**Problem statement:** Going from the line that contains "fuerte o diferente" to the last line of the material below, repeat every line exactly.

**Data to use:**
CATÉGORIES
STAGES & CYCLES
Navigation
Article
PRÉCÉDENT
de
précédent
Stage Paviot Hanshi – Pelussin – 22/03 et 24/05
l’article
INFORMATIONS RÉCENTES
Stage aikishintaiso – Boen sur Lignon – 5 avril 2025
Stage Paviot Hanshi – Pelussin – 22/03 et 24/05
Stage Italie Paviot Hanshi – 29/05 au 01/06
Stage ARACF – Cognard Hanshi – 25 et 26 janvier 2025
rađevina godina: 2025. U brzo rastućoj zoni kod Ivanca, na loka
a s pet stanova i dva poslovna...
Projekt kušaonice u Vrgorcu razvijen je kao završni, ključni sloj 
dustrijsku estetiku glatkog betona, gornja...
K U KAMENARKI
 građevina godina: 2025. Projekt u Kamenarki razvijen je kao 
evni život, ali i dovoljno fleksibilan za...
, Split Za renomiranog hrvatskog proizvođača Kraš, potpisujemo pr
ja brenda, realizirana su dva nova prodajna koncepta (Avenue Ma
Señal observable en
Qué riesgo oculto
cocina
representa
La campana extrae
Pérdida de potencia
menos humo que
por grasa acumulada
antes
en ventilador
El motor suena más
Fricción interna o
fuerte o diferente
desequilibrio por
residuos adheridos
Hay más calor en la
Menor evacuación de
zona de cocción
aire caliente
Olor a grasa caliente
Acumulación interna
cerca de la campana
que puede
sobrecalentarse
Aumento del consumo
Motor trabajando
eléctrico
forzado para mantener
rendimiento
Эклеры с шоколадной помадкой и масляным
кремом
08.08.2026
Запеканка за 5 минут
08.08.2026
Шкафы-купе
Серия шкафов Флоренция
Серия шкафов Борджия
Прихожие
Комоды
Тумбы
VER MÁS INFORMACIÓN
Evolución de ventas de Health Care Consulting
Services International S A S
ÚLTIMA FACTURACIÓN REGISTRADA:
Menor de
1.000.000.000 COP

**Result below:**
fuerte o diferente
desequilibrio por
residuos adheridos
Hay más calor en la
Menor evacuación de
zona de cocción
aire caliente
Olor a grasa caliente
Acumulación interna
cerca de la campana
que puede
sobrecalentarse
Aumento del consumo
Motor trabajando
eléctrico
forzado para mantener
rendimiento
Эклеры с шоколадной помадкой и масляным
кремом
08.08.2026
Запеканка за 5 минут
08.08.2026
Шкафы-купе
Серия шкафов Флоренция
Серия шкафов Борджия
Прихожие
Комоды
Тумбы
VER MÁS INFORMACIÓN
Evolución de ventas de Health Care Consulting
Services International S A S
ÚLTIMA FACTURACIÓN REGISTRADA:
Menor de
1.000.000.000 COP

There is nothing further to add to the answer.